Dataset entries
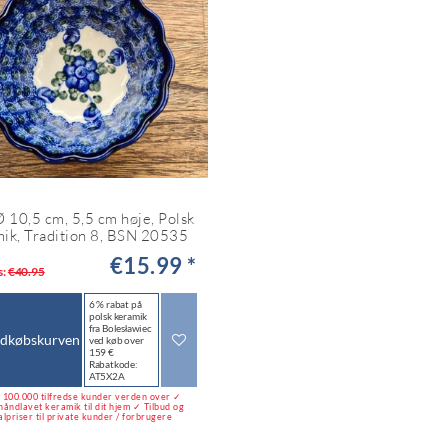
Ø 10,5 cm, 5,5 cm høje, Polsk
ik, Tradition 8, BSN 20535
€15.99 *
s:
€40.95
6 % rabat på
polsk keramik
fra Bolesławiec
ndkøbskurven
ved køb over
159 €
Rabatkode:
AT5X2A
100.000 tilfredse kunder verden over ✓
håndlavet keramik til dit hjem ✓ Tilbud og
alpriser til private kunder / forbrugere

#### TASK INSTRUCTIONS:
Take every entry and repeat it verbatim, minus the pictures.

#### SOLUTION:
Ø 10,5 cm, 5,5 cm høje, Polsk
ik, Tradition 8, BSN 20535
€15.99 *
s:
€40.95
6 % rabat på
polsk keramik
fra Bolesławiec
ndkøbskurven
ved køb over
159 €
Rabatkode:
AT5X2A
100.000 tilfredse kunder verden over ✓
håndlavet keramik til dit hjem ✓ Tilbud og
alpriser til private kunder / forbrugere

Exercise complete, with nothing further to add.